Conning Research Says Profits for Personal Auto Insurers Stuck in Reverse

January 9, 2003

Personal automobile insurers will experience disappointing financial results over the next five years, continuing a pattern of mediocrity dating back to 1993, according to a new study from Conning Research & Consulting, Inc.

In the study, “Caution Flag for Personal Automobile Insurance,” Conning analyzes the personal automobile line over the past nine years against two benchmarks: premium growth equal to Gross Domestic Product growth and return on surplus of 12 percent. Not once during 1993-2001 did the industry achieve both benchmarks in the same year.

“Personal automobile insurance shrank as a portion of the U.S. economy and generated a return on surplus of only 7.8 percent during 1993-2001,” Michael Weinstein, Director of Research, Conning Research & Consulting, said. “Given the frequency of outright poor results on a year-by-year or insurer-by-insurer basis, Conning sees danger on the track. The nature of the marketplace will prevent those trailing the leaders from moving up.”

The Conning study, analyzing the results of 161 insurers for personal auto during 1993-2001, found that only 15 insurers achieved averages exceeding the benchmarks for both growth and return on surplus.
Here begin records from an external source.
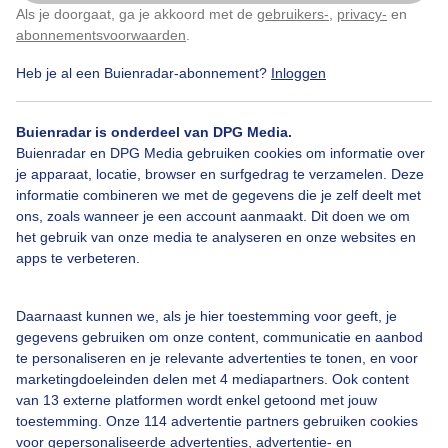
Als je doorgaat, ga je akkoord met de
gebruikers-
,
privacy-
en
Klik
hier
om dit aan te passen
abonnementsvoorwaarden
.
Heb je al een Buienradar-abonnement?
Inloggen
Maasplassen
Lente
Wolken
Buienradar is onderdeel van DPG Media.
Buienradar en DPG Media gebruiken cookies om informatie over
Bekijk slideshow
je apparaat, locatie, browser en surfgedrag te verzamelen. Deze
informatie combineren we met de gegevens die je zelf deelt met
ons, zoals wanneer je een account aanmaakt. Dit doen we om
het gebruik van onze media te analyseren en onze websites en
apps te verbeteren.
Een moment geduld aub...
Daarnaast kunnen we, als je hier toestemming voor geeft, je
gegevens gebruiken om onze content, communicatie en aanbod
te personaliseren en je relevante advertenties te tonen, en voor
marketingdoeleinden delen met 4 mediapartners. Ook content
van 13 externe platformen wordt enkel getoond met jouw
toestemming. Onze 114 advertentie partners gebruiken cookies
voor gepersonaliseerde advertenties, advertentie- en
Over Buienradar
The study explores why those insurers succeeded and the industry did not.

Further, Conning sees little reason to expect broad improvement during 2003-2007. The study considers likely developments in premiums, loss exposures, expenses, investments, realized gains, and premium to surplus leverage.

“We expect no fuel injection to boost the performance of most personal automobile insurers over the next five years,” Weinstein added.